A mudança tem o objetivo de conceder "maior responsabilidade empreendedora" às divisões, mas inicialmente criará custos adicionais, como a duplicação de estruturas administrativas. A Daimler calcula um orçamento de mais de 100 milhões de euros (US$ 118 milhões) para "os primeiros passos". A empresa afirmou que não planeja vender nenhuma divisão para, dessa forma, preservar sinergias, como a partilha de custos entre as operações de caminhões e carros para o desenvolvimento dos recursos de direção autônoma.

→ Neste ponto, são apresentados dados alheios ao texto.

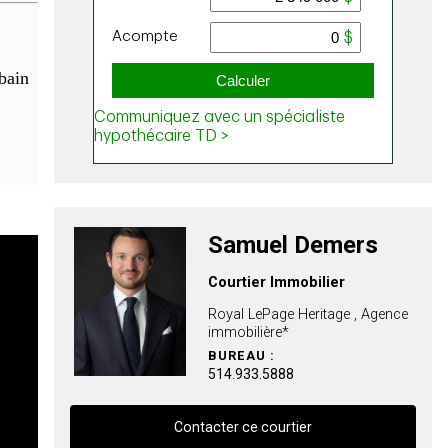
 bain
Samuel Demers
Courtier Immobilier
Royal LePage Heritage , Agence
immobilière*
BUREAU :
514.933.5888
Contacter ce courtier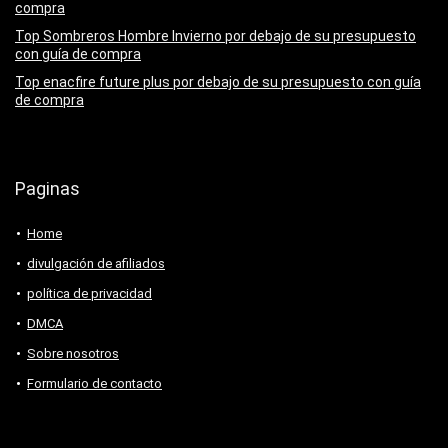
compra
Top Sombreros Hombre Invierno por debajo de su presupuesto
con guía de compra
Top enacfire future plus por debajo de su presupuesto con guía
de compra
Paginas
Home
divulgación de afiliados
política de privacidad
DMCA
Sobre nosotros
Formulario de contacto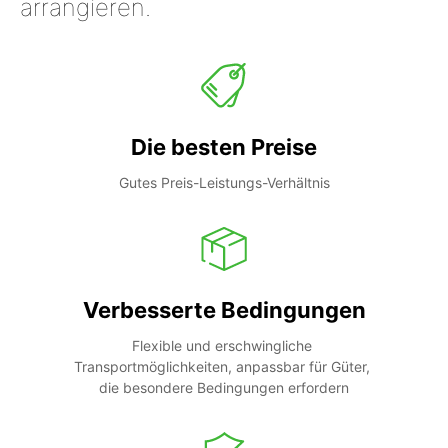
arrangieren.
Die besten Preise
Gutes Preis-Leistungs-Verhältnis
Verbesserte Bedingungen
Flexible und erschwingliche 
Transportmöglichkeiten, anpassbar für Güter, 
die besondere Bedingungen erfordern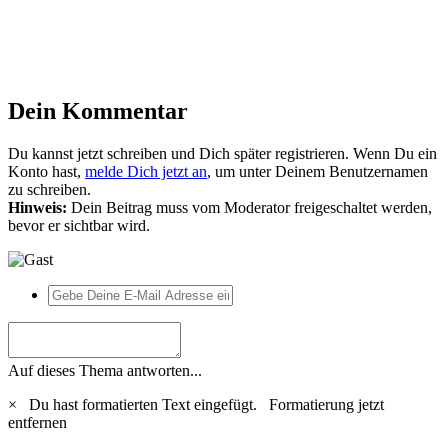
Dein Kommentar
Du kannst jetzt schreiben und Dich später registrieren. Wenn Du ein
Konto hast,
melde Dich jetzt an
, um unter Deinem Benutzernamen
zu schreiben.
Hinweis:
Dein Beitrag muss vom Moderator freigeschaltet werden,
bevor er sichtbar wird.
Auf dieses Thema antworten...
×
Du hast formatierten Text eingefügt.
Formatierung jetzt
entfernen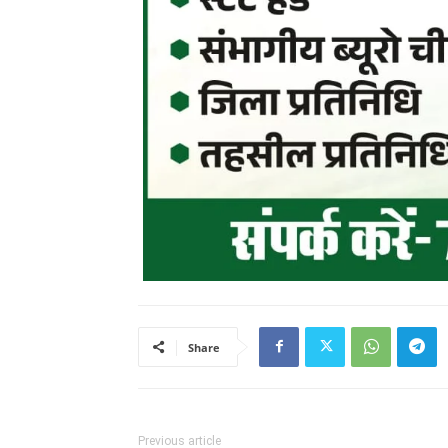
Share
Previous article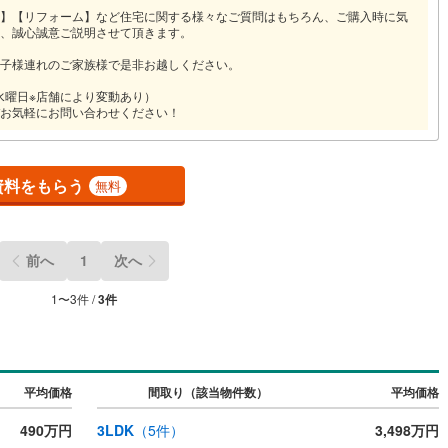
】【リフォーム】など住宅に関する様々なご質問はもちろん、ご購入時に気
、誠心誠意ご説明させて頂きます。
子様連れのご家族様で是非お越しください。
火・水曜日※店舗により変動あり）
お気軽にお問い合わせください！
資料をもらう
無料
前へ
1
次へ
1
〜
3
件 /
3
件
平均価格
間取り（該当物件数）
平均価格
490万円
3LDK
（
5
件）
3,498万円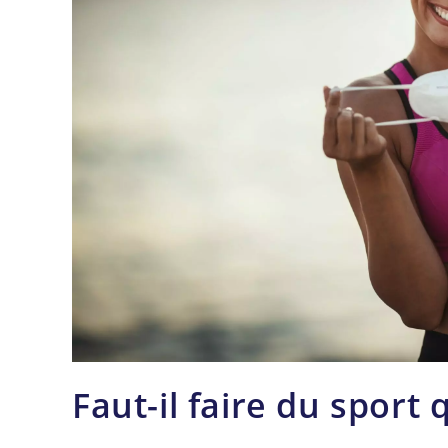
Faut-il faire du sport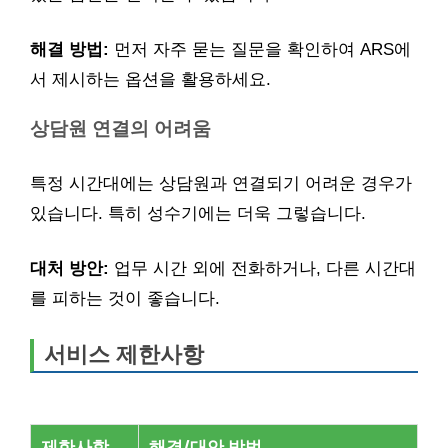
해결 방법:
먼저 자주 묻는 질문을 확인하여 ARS에
서 제시하는 옵션을 활용하세요.
상담원 연결의 어려움
특정 시간대에는 상담원과 연결되기 어려운 경우가
있습니다. 특히 성수기에는 더욱 그렇습니다.
대처 방안:
업무 시간 외에 전화하거나, 다른 시간대
를 피하는 것이 좋습니다.
서비스 제한사항
제한사항
해결/대안 방법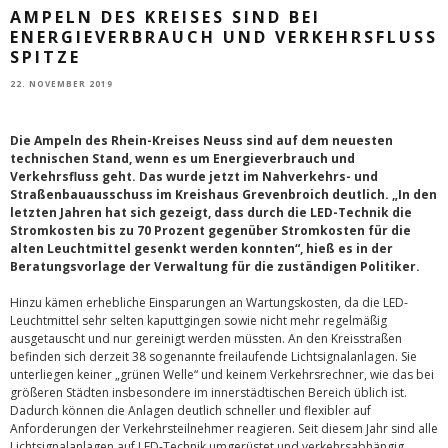
AMPELN DES KREISES SIND BEI
ENERGIEVERBRAUCH UND VERKEHRSFLUSS
SPITZE
22. NOVEMBER 2019
Die Ampeln des Rhein-Kreises Neuss sind auf dem neuesten
technischen Stand, wenn es um Energieverbrauch und
Verkehrsfluss geht. Das wurde jetzt im Nahverkehrs- und
Straßenbauausschuss im Kreishaus Grevenbroich deutlich. „In den
letzten Jahren hat sich gezeigt, dass durch die LED-Technik die
Stromkosten bis zu 70 Prozent gegenüber Stromkosten für die
alten Leuchtmittel gesenkt werden konnten“, hieß es in der
Beratungsvorlage der Verwaltung für die zuständigen Politiker.
Hinzu kämen erhebliche Einsparungen an Wartungskosten, da die LED-
Leuchtmittel sehr selten kaputtgingen sowie nicht mehr regelmäßig
ausgetauscht und nur gereinigt werden müssten. An den Kreisstraßen
befinden sich derzeit 38 sogenannte freilaufende Lichtsignalanlagen. Sie
unterliegen keiner „grünen Welle“ und keinem Verkehrsrechner, wie das bei
größeren Städten insbesondere im innerstädtischen Bereich üblich ist.
Dadurch können die Anlagen deutlich schneller und flexibler auf
Anforderungen der Verkehrsteilnehmer reagieren. Seit diesem Jahr sind alle
Lichtsignalanlagen auf LED-Technik umgerüstet und verkehrsabhängig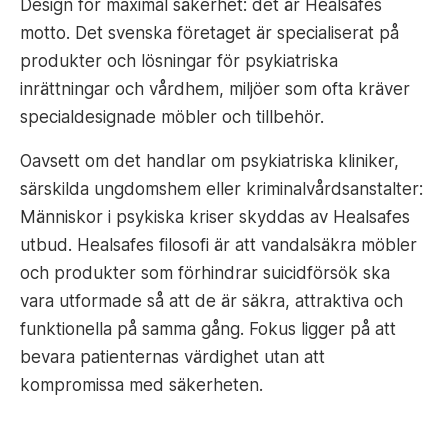
Design för maximal säkerhet: det är Healsafes
motto. Det svenska företaget är specialiserat på
produkter och lösningar för psykiatriska
inrättningar och vårdhem, miljöer som ofta kräver
specialdesignade möbler och tillbehör.
Oavsett om det handlar om psykiatriska kliniker,
särskilda ungdomshem eller kriminalvårdsanstalter:
Människor i psykiska kriser skyddas av Healsafes
utbud. Healsafes filosofi är att vandalsäkra möbler
och produkter som förhindrar suicidförsök ska
vara utformade så att de är säkra, attraktiva och
funktionella på samma gång. Fokus ligger på att
bevara patienternas värdighet utan att
kompromissa med säkerheten.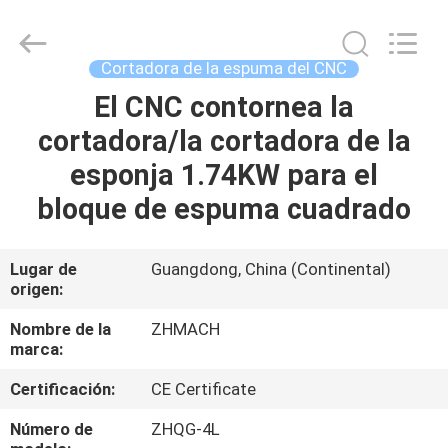
Dongguan
Zehui
machinery
equipment
co.,
Cortadora de la espuma del CNC
ltd.
All
El CNC contornea la
HOGAR
Rights
Reserved.
cortadora/la cortadora de la
PRODUCTOS
esponja 1.74KW para el
bloque de espuma cuadrado
SOBRE
NOSOTROS
Lugar de
Guangdong, China (Continental)
origen:
VIAJE
Nombre de la
ZHMACH
marca:
DE
Certificación:
CE Certificate
LA
FÁBRICA
Número de
ZHQG-4L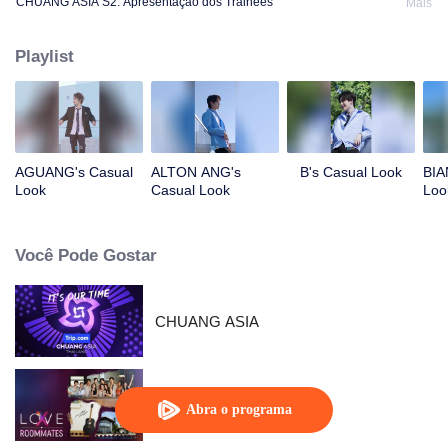
CHUANG ASIA S2: Apresentação dos Trainees
Mais
Playlist
AGUANG's Casual
ALTON ANG's
B's Casual Look
BIA
Look
Casual Look
Loo
Você Pode Gostar
CHUANG ASIA
LOVE(X): Roommates
Abra o programa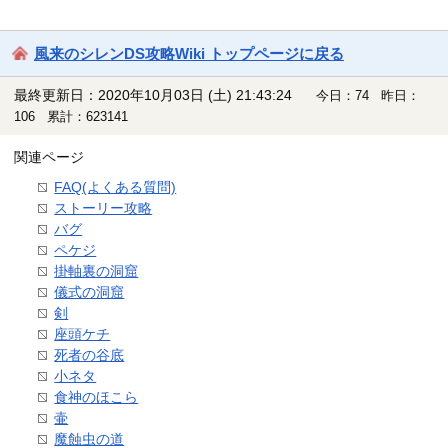
風来のシレンDS攻略Wiki トップページに戻る
最終更新日：2020年10月03日 (土) 21:43:24
今日：74 昨日：
106 累計：623141
関連ページ
FAQ(よくある質問)
ストーリー攻略
バグ
ペケジ
掛軸裏の洞窟
儀式の洞窟
剣
座頭ケチ
死者の谷底
小ネタ
食神のほこら
壷
魔蝕虫の道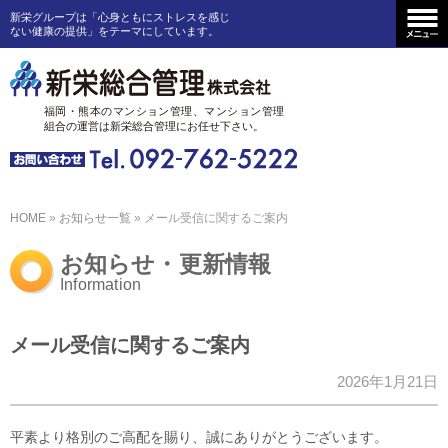
新栄グループは「心身ともにストレスを感じ
ない健康の提供」をテーマにしています。
福岡・熊本のマンション管理、
マンション管理
組合の運営は
新栄総合管理にお任せ下さい。
HOME
»
お知らせ一覧
» メール受信に関するご案内
お知らせ・更新情報
Information
メール受信に関するご案内
2026年1月21日
平素より格別のご高配を賜り、誠にありがとうございます。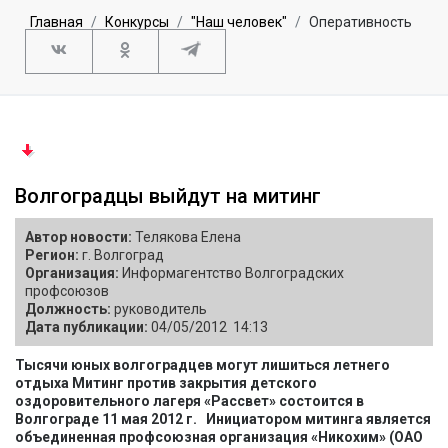
Главная
Конкурсы
"Наш человек"
Оперативность
Волгоградцы выйдут на митинг
Автор новости:
Телякова Елена
Регион:
г. Волгоград
Организация:
Информагентство Волгоградских
профсоюзов
Должность:
руководитель
Дата публикации:
04/05/2012 14:13
Тысячи юных волгоградцев могут лишиться летнего
отдыха
Митинг против закрытия детского
оздоровительного лагеря «Рассвет» состоится в
Волгограде 11 мая 2012 г.
Инициатором митинга является
объединенная профсоюзная организация «Никохим» (ОАО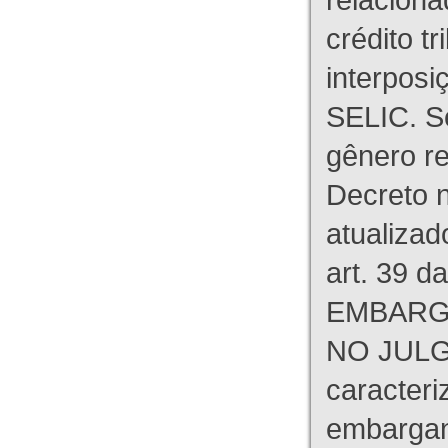
crédito tr
interpos
SELIC. S
gênero re
Decreto n
atualizad
art. 39 d
EMBARG
NO JULG
caracteri
embargant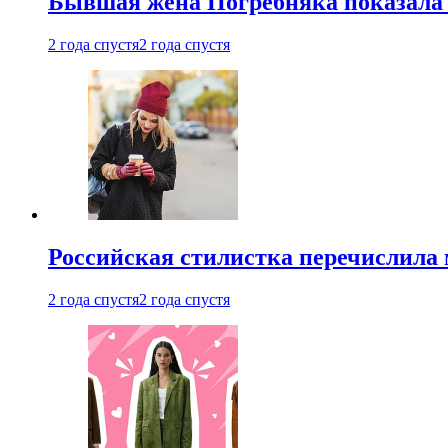
Бывшая жена Погребняка показала 
2 года спустя
2 года спустя
Российская стилистка перечислила 
2 года спустя
2 года спустя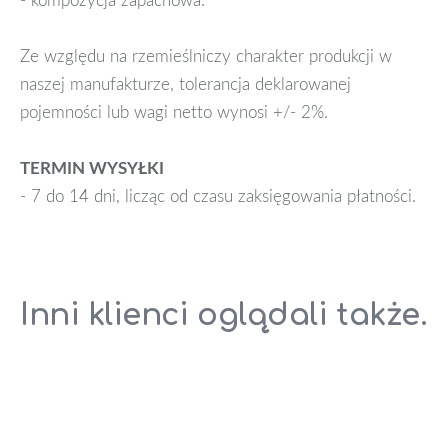
Ze względu na rzemieślniczy charakter produkcji w
naszej manufakturze, tolerancja deklarowanej
pojemności lub wagi netto wynosi +/- 2%.
TERMIN WYSYŁKI
- 7 do 14 dni, licząc od czasu zaksięgowania płatności.
Inni klienci oglądali także.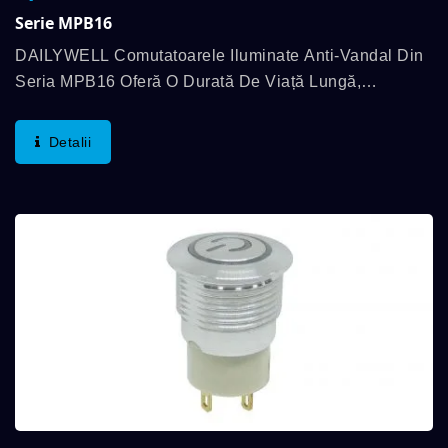
Serie MPB16
DAILYWELL Comutatoarele Iluminate Anti-Vandal Din
Seria MPB16 Oferă O Durată De Viață Lungă,
Rezistență La Apă Conform Standardului IP67 Și
Iluminare Cu Inel Sau Simbol De Alimentare.
Detalii
Comutatoarele...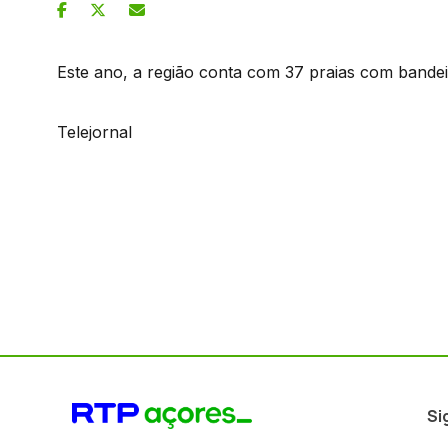
Este ano, a região conta com 37 praias com bande
Telejornal
Si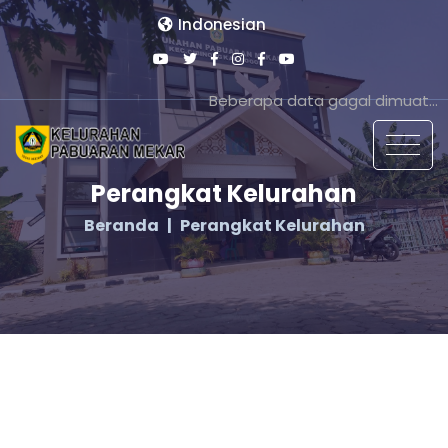
Indonesian
Beberapa data gagal dimuat...
Perangkat Kelurahan
Beranda
Perangkat Kelurahan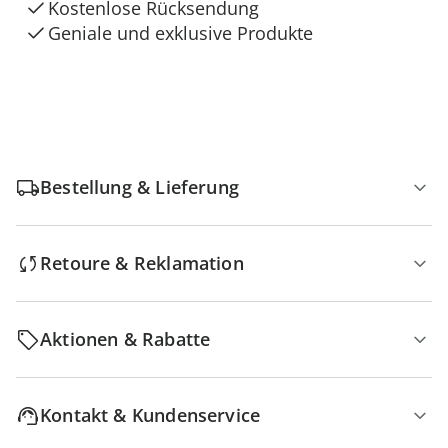
Kostenlose Rücksendung
Geniale und exklusive Produkte
Bestellung & Lieferung
Retoure & Reklamation
Aktionen & Rabatte
Kontakt & Kundenservice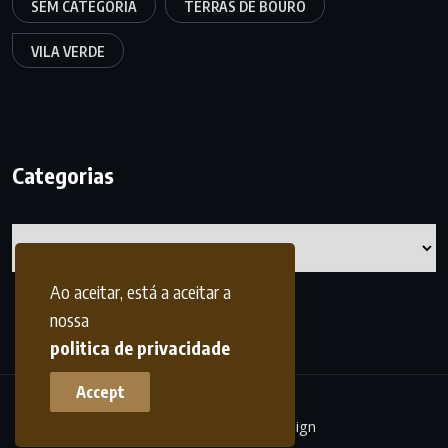
SEM CATEGORIA
TERRAS DE BOURO
VILA VERDE
Categorias
Categorias
Ao aceitar, está a aceitar a
nossa
politica de privacidade
Accept
terrasdohomem -
frdesign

A reformulação, proposta pela primeira vez em julho, seria a maior renovação corporativa da Daimler desde que a empresa deu fim à ambição de se tornar uma gigante automotiva global com a venda da Chrysler, em 2007. A decisão inicialmente ampliaria os custos, mas pode possibilitar separações ou parcerias futuras mais profundas quando estiver implementada, depois de 2019, mesmo ano em que Dieter Zetsche deverá deixar o cargo de CEO.

"O plano de separação das operações parece estar em andamento", disse Christian Ludwig, analista do Bankhaus Lampe. "É um pouco desagradável para os acionistas ouvir sobre custos sem que tenha havido uma explicação muito concreta até o momento."

Pressão por valor

A Daimler é a maior fabricante de carros de luxo e caminhões pesados do mundo, mas o valor de suas operações não se reflete inteiramente no preço das ações, segundo a Evercore ISI, que estima o valor do grupo em 107 bilhões de euros se a unidade de veículos comerciais negociar ações, cerca de 45 por cento a mais que sua avaliação atual.

As ações da Daimler subiram 1,5 por cento, para 68,94 euros, e registravam alta de 0,9 por cento às 16h50 em Frankfurt. A ação acumula queda de 3,2 por cento no ano porque as avaliações das fabricantes de automóveis internacionais estão sendo pressionadas pela enorme transição para os modelos movidos a bateria e pelo advento de serviços como o transporte particular, que desafiam a propriedade tradicional de carros.

Como parte do plano de reformulação, a Daimler prolongou um acordo trabalhista para as unidades alemãs da empresa que descarta demissões forçadas até 2030, informou o conselho de trabalhadores do grupo em comunicado enviado por e-mail. O acordo, que abrange cerca de 130.000 trabalhadores de um total de mais de 290.000 funcionários da Daimler, também inclui bônus baseados em participações nos lucros das futuras unidades até 2025.

Além disso, a fabricante alemã destinará 35 bilhões de euros a investimentos em carros elétricos e outras novas tecnologias nos próximos sete anos e está contribuindo com 3 bilhões de euros para seus planos de pensões.